Date: 2004-11-01 11:17 pm (UTC)
ext_50193: (Default)
When Canadians talk about peace-keeping, we tend to see it very specifically as part of a U.N. sponsored action that has wide international backing.
This was a major and important difference over Iraq between the US and Australia - the issue of UN support. Polls here showed the public divided about whether they would support the operation without UN support. Feeling on the issue was different from in the US, because the smaller group in favour of the operation supported it with or without the UN, rather than explicitly without the UN, as was the case there. Taken together though, the two added up to the largest majority in favour of any participating country.

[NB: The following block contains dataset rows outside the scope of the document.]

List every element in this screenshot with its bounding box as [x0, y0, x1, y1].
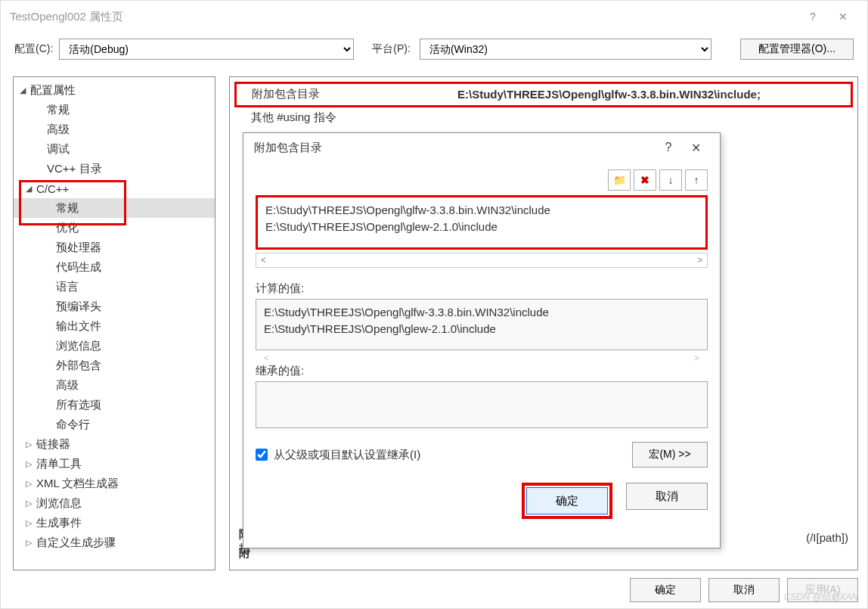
window-title: TestOpengl002 属性页 — [10, 10, 798, 24]
tree-item-cpp-cmdline[interactable]: 命令行 — [14, 415, 215, 434]
dialog-help-icon[interactable]: ? — [655, 141, 682, 154]
tree-item-custombuild[interactable]: ▷自定义生成步骤 — [14, 533, 215, 552]
config-row: 配置(C): 活动(Debug) 平台(P): 活动(Win32) 配置管理器(… — [1, 33, 867, 66]
desc-hint: (/I[path]) — [806, 531, 848, 544]
tree-item-general[interactable]: 常规 — [14, 100, 215, 120]
dialog-close-icon[interactable]: ✕ — [682, 141, 709, 155]
tree-item-vcpp-dirs[interactable]: VC++ 目录 — [14, 159, 215, 179]
prop-label-additional-include: 附加包含目录 — [237, 87, 457, 101]
inherit-checkbox[interactable] — [256, 449, 268, 461]
tree-item-cpp-general[interactable]: 常规 — [14, 198, 215, 218]
tree-item-cpp-advanced[interactable]: 高级 — [14, 375, 215, 395]
inherited-values-box — [256, 381, 708, 428]
config-manager-button[interactable]: 配置管理器(O)... — [740, 39, 854, 60]
calc-value: E:\Study\THREEJS\Opengl\glew-2.1.0\inclu… — [264, 321, 699, 337]
scroll-left-icon[interactable]: < — [261, 255, 266, 266]
tree-panel[interactable]: ◢配置属性 常规 高级 调试 VC++ 目录 ◢C/C++ 常规 优化 预处理器… — [13, 76, 215, 570]
path-item[interactable]: E:\Study\THREEJS\Opengl\glfw-3.3.8.bin.W… — [265, 202, 698, 219]
window-controls: ? ✕ — [798, 5, 858, 28]
inherit-checkbox-label: 从父级或项目默认设置继承(I) — [274, 448, 420, 462]
move-down-icon[interactable]: ↓ — [659, 169, 682, 191]
help-icon[interactable]: ? — [798, 5, 828, 28]
tree-item-buildevent[interactable]: ▷生成事件 — [14, 513, 215, 533]
tree-item-debug[interactable]: 调试 — [14, 139, 215, 159]
property-page-window: TestOpengl002 属性页 ? ✕ 配置(C): 活动(Debug) 平… — [0, 0, 868, 609]
paths-listbox[interactable]: E:\Study\THREEJS\Opengl\glfw-3.3.8.bin.W… — [256, 195, 708, 250]
tree-item-cpp-external[interactable]: 外部包含 — [14, 356, 215, 375]
tree-item-manifest[interactable]: ▷清单工具 — [14, 454, 215, 474]
additional-include-dialog: 附加包含目录 ? ✕ 📁 ✖ ↓ ↑ E:\Study\THREEJS\Open… — [243, 132, 721, 548]
dialog-cancel-button[interactable]: 取消 — [626, 483, 708, 510]
dialog-body: 📁 ✖ ↓ ↑ E:\Study\THREEJS\Opengl\glfw-3.3… — [243, 162, 720, 527]
config-label: 配置(C): — [14, 42, 53, 56]
close-icon[interactable]: ✕ — [828, 5, 858, 28]
prop-label-using: 其他 #using 指令 — [236, 110, 457, 125]
inherit-checkbox-wrap[interactable]: 从父级或项目默认设置继承(I) — [256, 448, 420, 462]
macro-button[interactable]: 宏(M) >> — [632, 442, 708, 468]
move-up-icon[interactable]: ↑ — [685, 169, 708, 191]
tree-item-cpp[interactable]: ◢C/C++ — [14, 179, 215, 198]
path-item[interactable]: E:\Study\THREEJS\Opengl\glew-2.1.0\inclu… — [265, 219, 698, 235]
dialog-ok-button[interactable]: 确定 — [526, 487, 608, 514]
highlight-annotation: 附加包含目录 E:\Study\THREEJS\Opengl\glfw-3.3.… — [234, 82, 853, 107]
h-scrollbar[interactable]: < > — [256, 253, 708, 268]
cancel-button[interactable]: 取消 — [708, 578, 780, 602]
calc-value: E:\Study\THREEJS\Opengl\glfw-3.3.8.bin.W… — [264, 304, 699, 321]
new-folder-icon[interactable]: 📁 — [608, 169, 631, 191]
tree-item-linker[interactable]: ▷链接器 — [14, 434, 215, 454]
delete-icon[interactable]: ✖ — [634, 169, 656, 191]
tree-item-browse[interactable]: ▷浏览信息 — [14, 493, 215, 513]
tree-root-config-props[interactable]: ◢配置属性 — [14, 80, 215, 100]
ok-button[interactable]: 确定 — [630, 578, 701, 602]
tree-item-xmldoc[interactable]: ▷XML 文档生成器 — [14, 474, 215, 493]
dialog-toolbar: 📁 ✖ ↓ ↑ — [256, 169, 708, 191]
tree-item-cpp-all[interactable]: 所有选项 — [14, 395, 215, 415]
calculated-values-box: E:\Study\THREEJS\Opengl\glfw-3.3.8.bin.W… — [256, 299, 708, 350]
tree-item-cpp-output[interactable]: 输出文件 — [14, 316, 215, 336]
calculated-label: 计算的值: — [256, 281, 708, 296]
dialog-buttons: 确定 取消 — [256, 483, 708, 519]
highlight-annotation-ok: 确定 — [522, 483, 612, 519]
platform-label: 平台(P): — [372, 42, 411, 56]
config-select[interactable]: 活动(Debug) — [59, 39, 354, 60]
prop-value-additional-include: E:\Study\THREEJS\Opengl\glfw-3.3.8.bin.W… — [457, 88, 761, 101]
config-tree: ◢配置属性 常规 高级 调试 VC++ 目录 ◢C/C++ 常规 优化 预处理器… — [14, 77, 215, 555]
tree-item-cpp-codegen[interactable]: 代码生成 — [14, 257, 215, 277]
tree-item-cpp-preproc[interactable]: 预处理器 — [14, 238, 215, 257]
tree-item-advanced[interactable]: 高级 — [14, 120, 215, 139]
titlebar: TestOpengl002 属性页 ? ✕ — [1, 1, 867, 33]
prop-row-additional-include[interactable]: 附加包含目录 E:\Study\THREEJS\Opengl\glfw-3.3.… — [237, 87, 851, 101]
watermark: CSDN @仙魁XAN — [784, 591, 858, 604]
tree-item-cpp-pch[interactable]: 预编译头 — [14, 297, 215, 316]
scroll-right-icon[interactable]: > — [697, 255, 702, 266]
dialog-titlebar: 附加包含目录 ? ✕ — [243, 133, 720, 162]
prop-row-using[interactable]: 其他 #using 指令 — [236, 110, 457, 125]
inherit-row: 从父级或项目默认设置继承(I) 宏(M) >> — [256, 442, 708, 468]
tree-item-cpp-browseinfo[interactable]: 浏览信息 — [14, 336, 215, 356]
platform-select[interactable]: 活动(Win32) — [420, 39, 711, 60]
dialog-title: 附加包含目录 — [254, 141, 655, 155]
tree-item-cpp-lang[interactable]: 语言 — [14, 277, 215, 297]
inherited-label: 继承的值: — [256, 364, 708, 378]
tree-item-cpp-optimize[interactable]: 优化 — [14, 218, 215, 238]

We went into the First Gulf War without UN backing and then - probably the real watershed - into East Timor without UN support either. Since Canada participated in both operations in a small way, the assumption here was that Canada has also given up on waiting for the UN.

Australians don't have a concept of bringing law to the wild frontier. As the explorers moved past the Great Dividing Range into the interior, they found not the Great Plains but... a desert. Our character became more cynical.

The dominant concept in strategic thinking has been our isolation as an English-speaking country far from Europe and North America with distant, densely populated, culturally and racially different neighbours. So there is a conflict between our history and our geography.

The threat of invasion from these places dominated - and continues to dominate - defence planning and geopolitical thinking. We do, after all, have the world's largest Muslim nation on our doorstep.

This is really not so different from the US; during the 19th Century America built elaborate coastal fortifications to repel European invaders. However the fact that the perceived threat is so racially and culturally different imparted more urgency.